Transfering to an S3 bucket (S3TransferStreamProcessor)

This tutorial will walk through setting up a Consumer to read the test files uploaded to the openmsistream_tutorial_data topic and transfer them to an S3 object store bucket. You’ll need externally-configured access to an S3 bucket in order to work through this example. Make note of the access key ID, the secret key ID, the endpoint URL, and the global region (i.e. “us-east-2”) for your bucket, and set environment variables [1] called $ACCESS_KEY_ID, $SECRET_KEY_ID, $ENDPOINT_URL, and $REGION, respectively, to store them. You’ll also need the name of your bucket for a command line argument in a moment.

If you haven’t done the “round trip” tutorial yet, or if the messages produced during that tutorial no longer exist on the openmsistream_tutorial_data topic, you should go back and produce the test files to that topic. Then activate the openmsi Conda environment (or keep it activated).

With the environment variables set on your system and the test data produced, you can run the consumer with the following command:

S3TransferStreamProcessor [bucket_name] --topic_name openmsistream_tutorial_data

where [bucket_name] is the name of your S3 bucket. If you’re using the local example broker (or another unauthenticated broker), add --config local_broker_test_s3_transfer.config to the command.

Starting that process running will create a directory called S3TransferStreamProcessor_output; inside that directory you’ll find a LOGS subdirectory containing a log file and some DataclassTable files.
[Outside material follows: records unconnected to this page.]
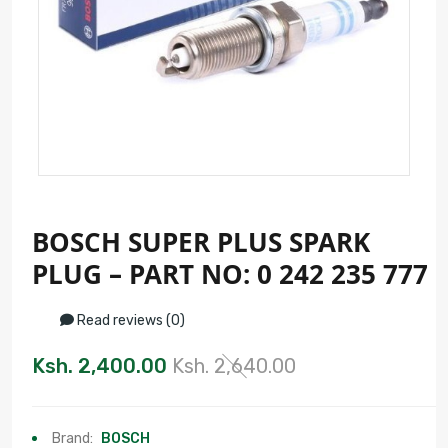
BOSCH SUPER PLUS SPARK
PLUG – PART NO: 0 242 235 777
Read reviews (0)
Ksh. 2,400.00
Ksh. 2,640.00
Brand:
BOSCH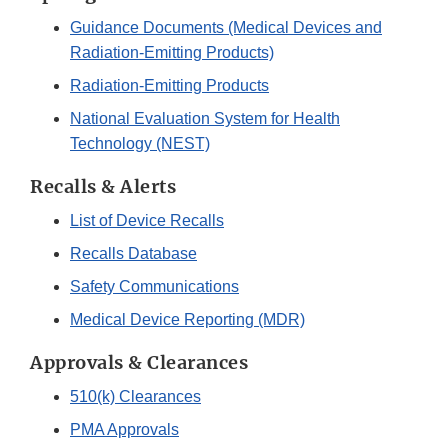
Guidance Documents (Medical Devices and
Radiation-Emitting Products)
Radiation-Emitting Products
National Evaluation System for Health
Technology (NEST)
Recalls & Alerts
List of Device Recalls
Recalls Database
Safety Communications
Medical Device Reporting (MDR)
Approvals & Clearances
510(k) Clearances
PMA Approvals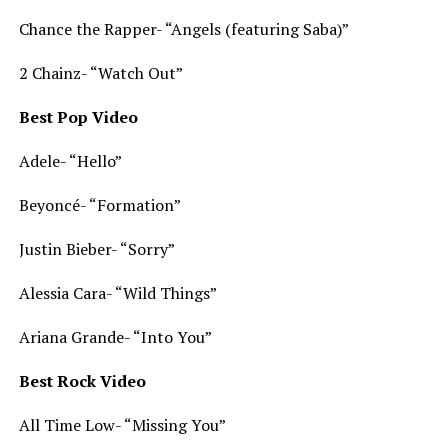
Chance the Rapper- “Angels (featuring Saba)”
2 Chainz- “Watch Out”
Best Pop Video
Adele- “Hello”
Beyoncé- “Formation”
Justin Bieber- “Sorry”
Alessia Cara- “Wild Things”
Ariana Grande- “Into You”
Best Rock Video
All Time Low- “Missing You”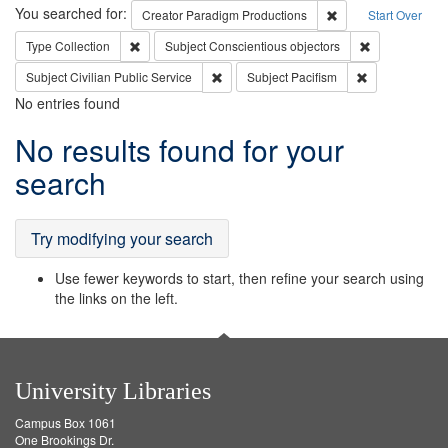
Search
You searched for:
Remove constraint C
Creator
Paradigm Productions
Start Over
Remove constraint Type: Collection
Remove constr
Type
Collection
Subject
Conscientious objectors
Remove constraint Subject: Civilian Publi
Remove constra
Subject
Civilian Public Service
Subject
Pacifism
No entries found
Search
No results found for your
Results
search
Try modifying your search
Use fewer keywords to start, then refine your search using
the links on the left.
University Libraries
Campus Box 1061
One Brookings Dr.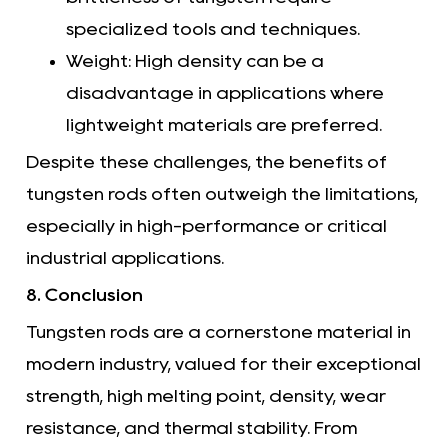
specialized tools and techniques.
Weight: High density can be a
disadvantage in applications where
lightweight materials are preferred.
Despite these challenges, the benefits of
tungsten rods often outweigh the limitations,
especially in high-performance or critical
industrial applications.
8. Conclusion
Tungsten rods are a cornerstone material in
modern industry, valued for their exceptional
strength, high melting point, density, wear
resistance, and thermal stability. From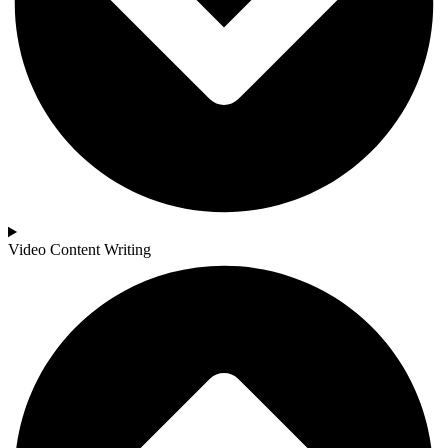
Video Content Writing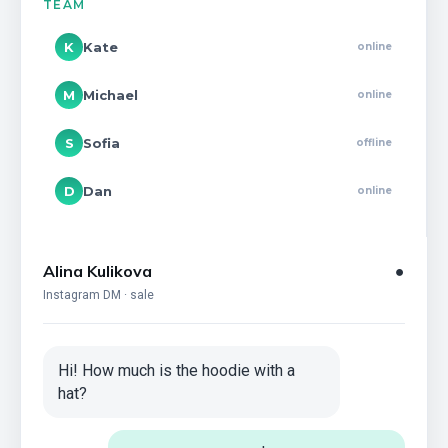
TEAM
K
Kate
online
M
Michael
online
S
Sofia
offline
D
Dan
online
Alina Kulikova
●
Instagram DM · sale
Hi! How much is the hoodie with a
hat?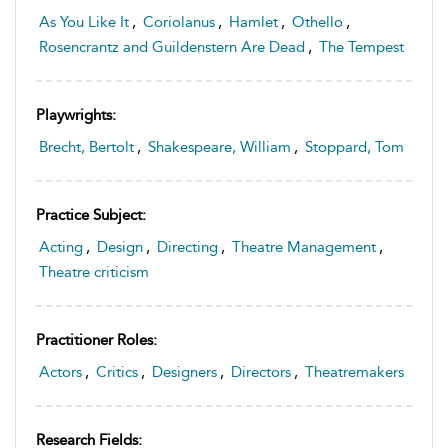
As You Like It
,
Coriolanus
,
Hamlet
,
Othello
,
Rosencrantz and Guildenstern Are Dead
,
The Tempest
Playwrights:
Brecht, Bertolt
,
Shakespeare, William
,
Stoppard, Tom
Practice Subject:
Acting
,
Design
,
Directing
,
Theatre Management
,
Theatre criticism
Practitioner Roles:
Actors
,
Critics
,
Designers
,
Directors
,
Theatremakers
Research Fields: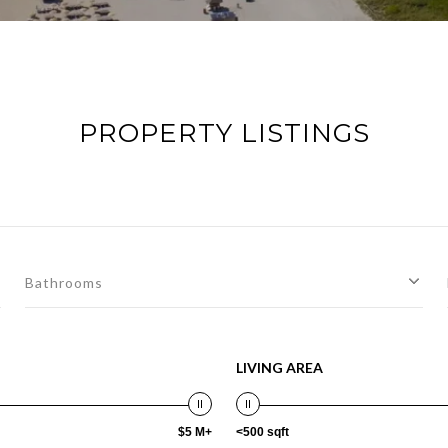
PROPERTY LISTINGS
Bathrooms
LIVING AREA
$5 M+
<500 sqft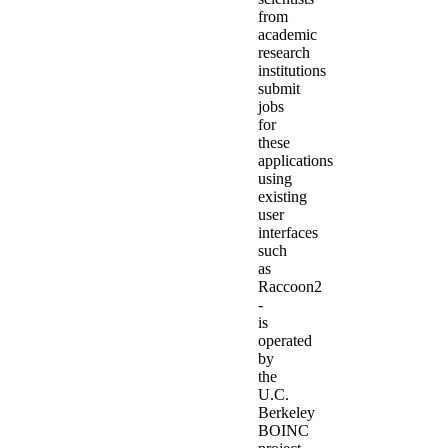
from
academic
research
institutions
submit
jobs
for
these
applications
using
existing
user
interfaces
such
as
Raccoon2
-
is
operated
by
the
U.C.
Berkeley
BOINC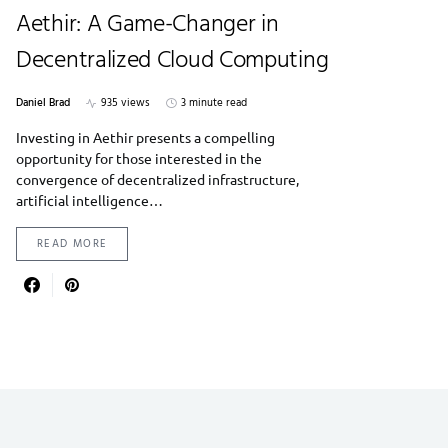
Aethir: A Game-Changer in
Decentralized Cloud Computing
Daniel Brad
935 views
3 minute read
Investing in Aethir presents a compelling
opportunity for those interested in the
convergence of decentralized infrastructure,
artificial intelligence…
READ MORE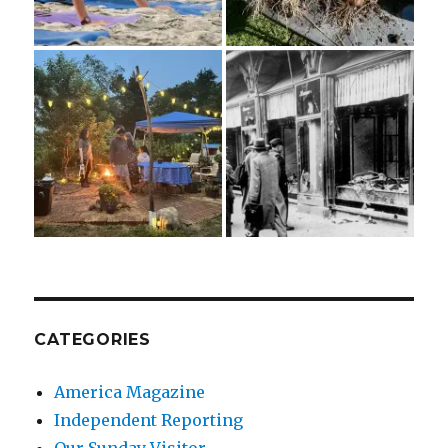
CATEGORIES
America Magazine
Independent Reporting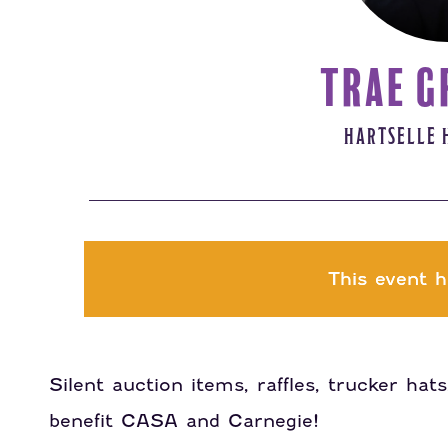
TRAE G
HARTSELLE 
This event h
Silent auction items, raffles, trucker ha
benefit CASA and Carnegie!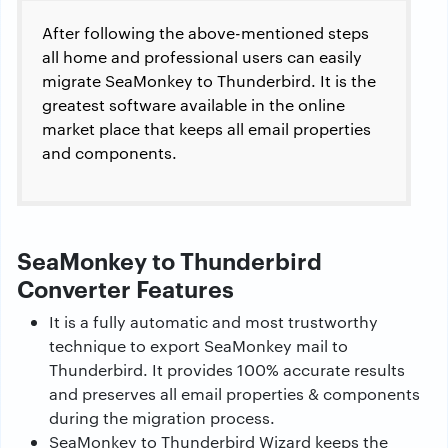
After following the above-mentioned steps
all home and professional users can easily
migrate SeaMonkey to Thunderbird. It is the
greatest software available in the online
market place that keeps all email properties
and components.
SeaMonkey to Thunderbird
Converter Features
It is a fully automatic and most trustworthy
technique to export SeaMonkey mail to
Thunderbird. It provides 100% accurate results
and preserves all email properties & components
during the migration process.
SeaMonkey to Thunderbird Wizard keeps the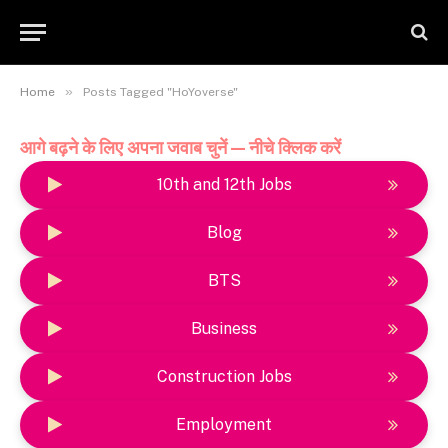
»
Home
Posts Tagged "HoYoverse"
आगे बढ़ने के लिए अपना जवाब चुनें — नीचे क्लिक करें
10th and 12th Jobs
Blog
BTS
Business
Construction Jobs
Employment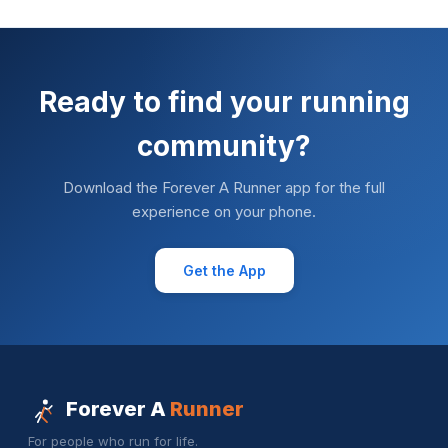
Ready to find your running
community?
Download the Forever A Runner app for the full
experience on your phone.
Get the App
Forever A
Runner
For people who run for life.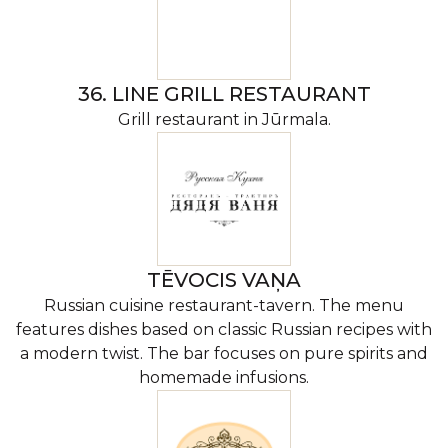
36. LINE GRILL RESTAURANT
Grill restaurant in Jūrmala.
TĒVOCIS VAŅA
Russian cuisine restaurant-tavern. The menu
features dishes based on classic Russian recipes with
a modern twist. The bar focuses on pure spirits and
homemade infusions.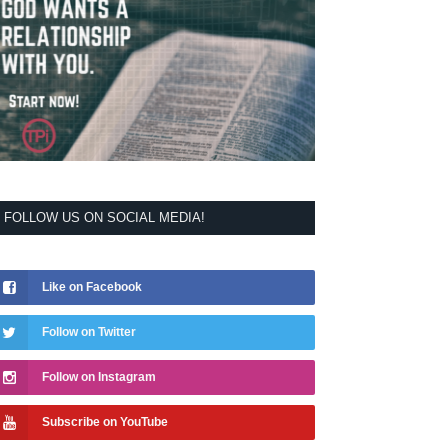
FOLLOW US ON SOCIAL MEDIA!
Like on Facebook
Follow on Twitter
Follow on Instagram
Subscribe on YouTube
While the process runs, you can type c or check into the terminal to see how many messages have been received and how many files have been transferred to the S3 bucket. You can shut the process down by typing q or quit into the terminal.

After the process quits, you should see all five test files listed in the S3TransferStreamProcessor_output/LOGS/processed_from_openmsistream_tutorial_data_by_[consumerID].csv file, and you’ll see the same subdirectory structure from your upload run reproduced inside the S3 bucket, under a new directory named openmsistream_tutorial_data.

You can see the other options available for this example consumer by adding the -h flag to the command above.